More than half of the nation's 2.1 million government workers might be required to take furloughs if their agencies are forced to trim budgets. At the Pentagon alone that could mean 800,000 civilian workers would be off for 22 days each, spread across more than five months -- and lose 20 percent of their pay over that period. Other federal agencies are likely to furlough several hundred thousand more workers.
About 70,000 students enrolled in pre-kindergarten Head Start could be cut from the program and 14,000 teachers could lose their jobs. For students with special needs, the cuts could eliminate about 7,200 teachers and aides.
The Education Department has warned that the cuts will impact up to 29 million student loan borrowers and that some lenders might have to lay off staff or even close. Some of the 15 million college students who receive grants or work-study assignments at about 6,000 colleges also could see changes.
Congressional trips overseas likely will take a hit. House Speaker John Boehner told Republican members in a closed-door meeting that he's suspending the use of military aircraft for official trips by House members. Lawmakers typically travel on military planes for fact-finding trips to Afghanistan and Pakistan or other congressional excursions to foreign locales.
Cleanup of radioactive waste at nuclear sites across the country could be delayed. The Energy Department said the cuts would postpone work at the department's highest-risk sites, including the Hanford Nuclear Reservation near Richland, Wash., where six tanks are leaking radioactive waste left over from decades of plutonium production for nuclear weapons.

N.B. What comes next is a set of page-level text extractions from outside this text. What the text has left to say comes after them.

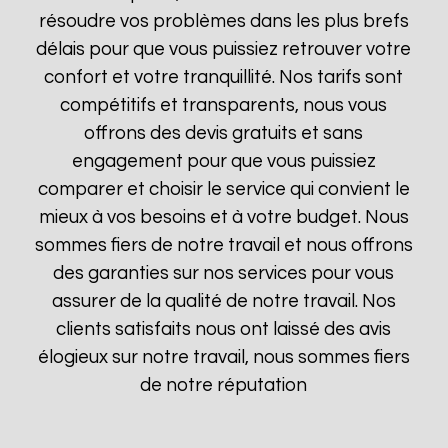
résoudre vos problèmes dans les plus brefs
délais pour que vous puissiez retrouver votre
confort et votre tranquillité. Nos tarifs sont
compétitifs et transparents, nous vous
offrons des devis gratuits et sans
engagement pour que vous puissiez
comparer et choisir le service qui convient le
mieux à vos besoins et à votre budget. Nous
sommes fiers de notre travail et nous offrons
des garanties sur nos services pour vous
assurer de la qualité de notre travail. Nos
clients satisfaits nous ont laissé des avis
élogieux sur notre travail, nous sommes fiers
de notre réputation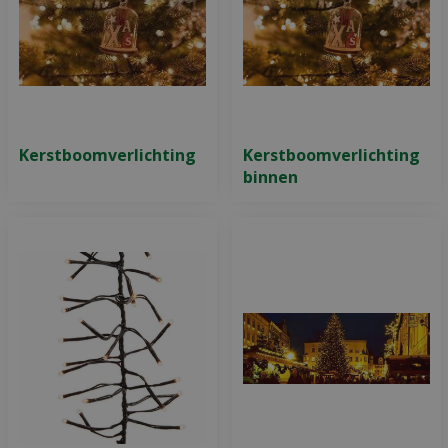
Kerstboomverlichting
Kerstboomverlichting
binnen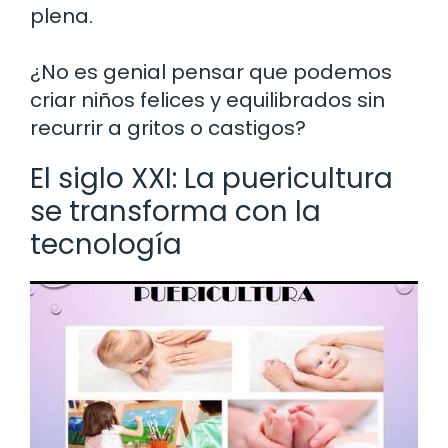
plena.
¿No es genial pensar que podemos
criar niños felices y equilibrados sin
recurrir a gritos o castigos?
El siglo XXI: La puericultura
se transforma con la
tecnología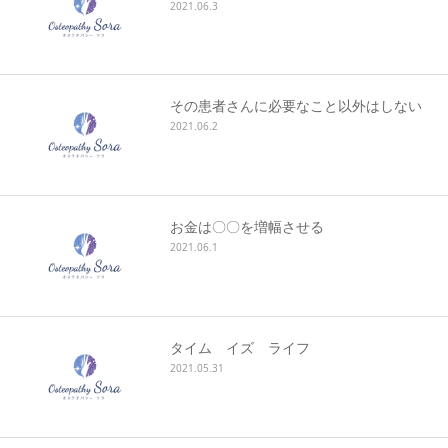
2021.06.3
その患者さんに必要なこと以外はしない
2021.06.2
お金は〇〇を増幅させる
2021.06.1
タイム イズ ライフ
2021.05.31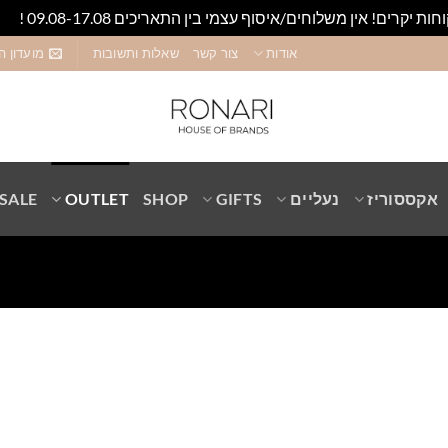
חות יקרים! אין משלוחים/איסוף עצמי בין התאריכים 09.08-17.08 !
סגו
אודות
צור קשר
שאלות ותשובות
מועדון ה
אקססוריז
נעליים
GIFTS
SHOP
OUTLET
SALE
Add to
wishlist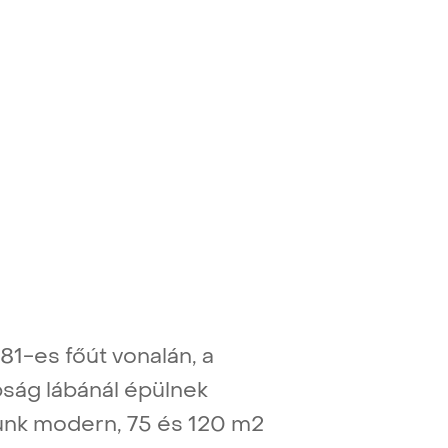
81-es főút vonalán, a
ág lábánál épülnek
unk modern, 75 és 120 m2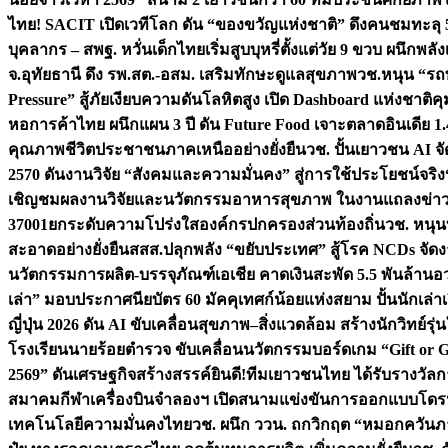
ไทย! SACIT เปิดเวทีโลก ดัน “ของขวัญแห่งชาติ” ดึงคนชมทะลุ 5
บุคลากร – สพฐ. หวั่นเด็กไทยเริ่มสูบบุหรี่ตั้งแต่วัย 9 ขวบ ผนึ
จ.อุทัยธานี ดึง รพ.สต.-อสม. เสริมทักษะดูแลสุขภาพ
วช.หนุน “รถท
Pressure” สู้ภัยเงียบความดันโลหิตสูง เปิด Dashboard แห่งชาติค
หอการค้าไทย ผนึกแผน 3 ปี ดัน Future Food เจาะตลาดอินเดีย 1
คุณภาพชีวิตประชาชนภาคเหนืออย่างยั่งยืน
วช. ปั้นเยาวชน AI 
2570 ดันงานวิจัย “สังคมและความมั่นคง” สู่การใช้ประโยชน์จริง
เชิญชมผลงานวิจัยและนวัตกรรมอาหารสุขภาพ ในงานแถลงข่าว
37001ยกระดับความโปร่งใสองค์กรปกครองส่วนท้องถิ่น
วช. หนุน
สะอาดอย่างยั่งยืน
สสส.ปลุกพลัง “ขยับประเทศ” สู้โรค NCDs จัดงาน “เ
นวัตกรรมการผลิต-บรรจุภัณฑ์เอเชีย คาดเงินสะพัด 5.5 พันล้าน
อว
เล่า” มอบประกาศนียบัตร 60 มัคคุเทศก์น้อยแห่งสยาม ปั้นนักเล่าเรื
ญี่ปุ่น 2026 ดัน AI ขับเคลื่อนสุขภาพ–สิ่งแวดล้อม สร้างนักวิทย์รุ่
โรงเรียนนายร้อยตำรวจ ขับเคลื่อนนวัตกรรมบอร์ดเกม “Gift or G
2569” ดันเศรษฐกิจสร้างสรรค์
ยินดี!ทีมเยาวชนไทย ได้รับรางวัล
สมาคมกีฬาเครื่องบินจำลองฯ เปิดสนามแข่งขันการออกแบบโดรน
เทคโนโลยีความมั่นคงไทย
วช. ผนึก ววน. ถกวิกฤต “หมอกควันภา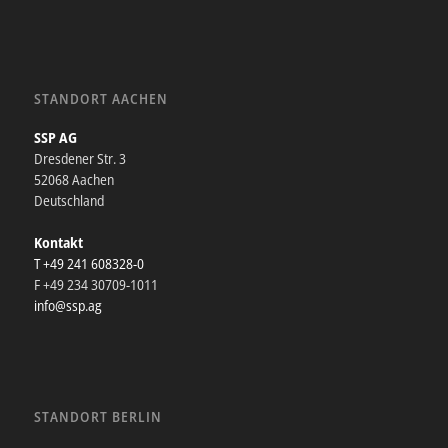
STANDORT AACHEN
SSP AG
Dresdener Str. 3
52068 Aachen
Deutschland
Kontakt
T +49 241 608328-0
F +49 234 30709-1011
info@ssp.ag
STANDORT BERLIN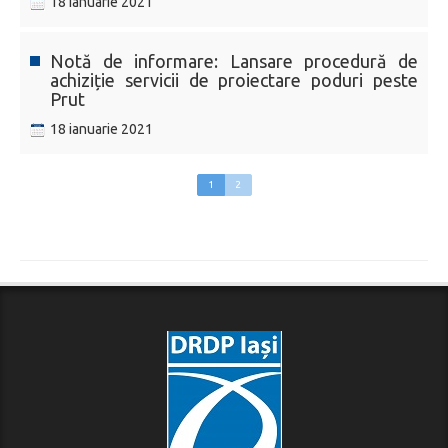
18 ianuarie 2021
Notă de informare: Lansare procedură de
achiziție servicii de proiectare poduri peste
Prut
18 ianuarie 2021
1
2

Other high-risk sites that could face work delays are the Oak Ridge Reservation in Tennessee, Savannah River Site in South Carolina and the Idaho National Laboratory.
Any furloughs at the Internal Revenue Service will be delayed until summer, after the tax filing season ends, so tax refunds shouldn't be delayed, the agency said.
However, other IRS services could be affected. Millions of taxpayers might not be able to get responses from IRS call centers and taxpayer assistance centers. The cuts could delay IRS responses to taxpayer letters and force the agency to complete fewer tax return reviews, reducing its ability to detect and prevent fraud. The IRS said this could result in billions of dollars in lost revenue to the government, complicating deficit reduction efforts.
More than 3.8 million people jobless for six months or longer could see their unemployment benefits reduced by as much as 9.4 percent. Thousands of veterans would not receive job counseling.
Fewer Occupational Safety and Health Administration inspectors could mean 1,200 fewer inspections of dangerous work sites.